He's still swimming around a bunch though.


----------



## pdfCrazy (Feb 28, 2012)

I bought some benedicta tads months ago, much older than this. One bloated up like a balloon 1/2 way through, I thought he was a gonner for sure. He morphed out about 10-12 days ago just fine. I did lose one though. That one had a belly in his abdomena and was floating upside down, couldnt eat. I "think" this bloatign liek this has somethign to do with osmotic pressure, but I'm not sure. Are you using RO water, or tap?


----------



## whitethumb (Feb 5, 2011)

maybe someone can shed light as to what is going on. i hope the tad pulls through. i did notice the tads start out a real light color and as they age the darken up.


----------



## Whitneyd88 (Nov 12, 2011)

pdfCrazy said:


> I bought some benedicta tads months ago, much older than this. One bloated up like a balloon 1/2 way through, I thought he was a gonner for sure. He morphed out about 10-12 days ago just fine. I did lose one though. That one had a belly in his abdomena and was floating upside down, couldnt eat. I "think" this bloatign liek this has somethign to do with osmotic pressure, but I'm not sure.
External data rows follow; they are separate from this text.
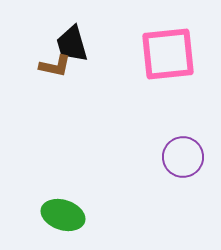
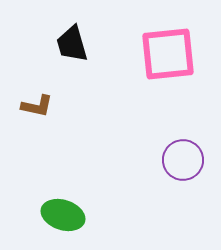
brown L-shape: moved 18 px left, 40 px down
purple circle: moved 3 px down
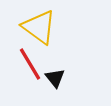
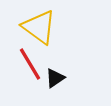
black triangle: rotated 35 degrees clockwise
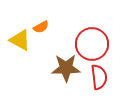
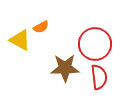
red circle: moved 3 px right
brown star: moved 1 px left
Are you using RO water, or tap?


I'm using RO water with Indian almond leaves


----------



## pdfCrazy (Feb 28, 2012)

And did you use RO water on the eggs while they were developing? If not, going from a hard tap water while the eggs are developing to RO water when they hatch can cause osmotic differences which might explain the bloating. Bacterial infection is also a possibility.


----------



## Peter Keane (Jun 11, 2005)

We used to see this type bloating back in the early 80's when we were trying to get several species of dart frog established in this fledgling, specialized hobby. It was narrowed down by Dr. Dale Bertram to be the use of distilled water. Once this was discontinued and the start of 'tadpole tea' used with Eastern oak leaves boiled in rain water, the morph rate tripled almost instantly. My guess would be the water as well. 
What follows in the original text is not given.